Alex grinned. “She thinks it keeps my mind steady, going through the recipe, measuring things out. What she doesn’t know is, I just like to lick the bowl,” he chuckled.
“I hope you don’t do that before you’ve spooned the mixture out,” Ceres teased.
“With everything you people keep feeding me, I don’t need to,” he remarked, patting his stomach. “What brings you to this neck of the woods?”
“News that you’ll be pleased to hear,” she said, taking a seat on one of the high stools that sat by the kitchen door.
Alex turned to her, raising an eyebrow. “Oh?”
“I have decided to test whether your recovery is complete,” she said, smiling kindly.
Alex frowned. “Sounds painful.”
“Not painful, it just requires focus,” she said, chuckling softly. "Now, I’m going to place my hand on your chest, and I want you to reach inside, to find your soul, and let it rise to meet my palm. Focus your mind, and it should come easily,” she encouraged.
He did as she’d asked, closing his eyes as he felt her palm on his chest. Once upon a time, such a task would have been simple, but now it was a real strain to seek out the pulsing coil of his essence and coax it into action. Reaching it, he focused hard on lifting it, feeling as the tendrils twisted up through his ribs, pushing toward the hand pressed just above.
“And, relax,” said Ceres.
Alex smiled nervously as he felt his essence descend back into the depths of his body. “How did I do?” he asked.
“You’re done,” she replied, grinning. “There’s nothing more we can do for you. You have your strength back, your mind is as focused as it’s ever going to be, and the little pieces that were broken have been tied off, as it were. Demeter and I have been discussing it, and we think you’re ready to go home. That test proved it.”
The spoon in Alex’s hand clattered into the bowl, splashing unfinished cookie mixture up the sides.

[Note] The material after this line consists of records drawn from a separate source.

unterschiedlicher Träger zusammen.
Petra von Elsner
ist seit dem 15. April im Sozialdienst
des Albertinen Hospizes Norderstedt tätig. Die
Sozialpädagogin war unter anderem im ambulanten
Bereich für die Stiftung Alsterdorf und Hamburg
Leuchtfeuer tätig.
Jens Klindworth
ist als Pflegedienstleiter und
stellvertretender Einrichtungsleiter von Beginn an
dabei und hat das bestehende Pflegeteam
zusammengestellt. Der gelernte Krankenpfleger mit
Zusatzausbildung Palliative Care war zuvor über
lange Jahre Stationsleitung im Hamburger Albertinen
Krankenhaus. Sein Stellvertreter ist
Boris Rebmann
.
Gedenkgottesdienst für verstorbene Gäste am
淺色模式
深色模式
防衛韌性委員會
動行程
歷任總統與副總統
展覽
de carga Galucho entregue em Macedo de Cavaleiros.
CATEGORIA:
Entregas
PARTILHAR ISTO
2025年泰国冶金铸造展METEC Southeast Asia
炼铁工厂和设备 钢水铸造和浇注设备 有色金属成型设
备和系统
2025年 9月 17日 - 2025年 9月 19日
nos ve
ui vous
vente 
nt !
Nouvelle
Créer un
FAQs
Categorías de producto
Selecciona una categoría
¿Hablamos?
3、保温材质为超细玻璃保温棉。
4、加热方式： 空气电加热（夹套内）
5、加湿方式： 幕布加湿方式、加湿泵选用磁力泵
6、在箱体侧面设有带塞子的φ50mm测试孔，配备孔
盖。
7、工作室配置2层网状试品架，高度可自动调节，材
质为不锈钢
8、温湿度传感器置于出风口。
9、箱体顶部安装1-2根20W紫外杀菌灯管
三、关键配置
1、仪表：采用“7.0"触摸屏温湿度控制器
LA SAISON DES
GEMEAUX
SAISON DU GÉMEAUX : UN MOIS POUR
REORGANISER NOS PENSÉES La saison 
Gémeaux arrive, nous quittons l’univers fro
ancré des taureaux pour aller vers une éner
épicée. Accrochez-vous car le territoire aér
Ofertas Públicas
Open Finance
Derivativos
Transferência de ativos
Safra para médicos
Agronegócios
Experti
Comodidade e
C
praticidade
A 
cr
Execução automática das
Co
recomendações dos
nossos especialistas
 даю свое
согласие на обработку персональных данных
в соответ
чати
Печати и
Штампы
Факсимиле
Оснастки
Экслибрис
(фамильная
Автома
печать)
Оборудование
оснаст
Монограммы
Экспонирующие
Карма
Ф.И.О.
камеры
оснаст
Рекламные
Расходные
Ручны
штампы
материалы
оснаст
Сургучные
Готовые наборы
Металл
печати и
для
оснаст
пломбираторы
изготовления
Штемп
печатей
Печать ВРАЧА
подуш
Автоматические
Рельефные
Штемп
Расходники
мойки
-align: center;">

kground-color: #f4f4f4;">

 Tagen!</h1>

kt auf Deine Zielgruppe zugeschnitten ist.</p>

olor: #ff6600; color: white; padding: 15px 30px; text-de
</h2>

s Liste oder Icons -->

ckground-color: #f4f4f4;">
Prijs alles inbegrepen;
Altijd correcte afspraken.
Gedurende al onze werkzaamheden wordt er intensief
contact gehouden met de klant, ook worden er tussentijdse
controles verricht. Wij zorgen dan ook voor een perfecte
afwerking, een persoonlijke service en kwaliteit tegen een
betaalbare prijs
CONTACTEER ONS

Without a word, he reached out and pulled Ceres into a tight embrace, his shoulders shaking from happy laughter. She laughed too, the sound infectious, as she patted him on the back. It was a well-known fact that she wasn’t exactly a hugger, but it was evident she was making an exception for Alex.
“I’m really good to go?” he asked, pulling away.
She nodded. “You’re really good to go.”
When Ellabell returned, he told her the good news, scooping her up into his arms and spinning her around, both of them whooping with excitement as they danced around the kitchen, eating half of the cookies that had been intended for Agatha. It had been a long time coming, and both of them were eager to return home.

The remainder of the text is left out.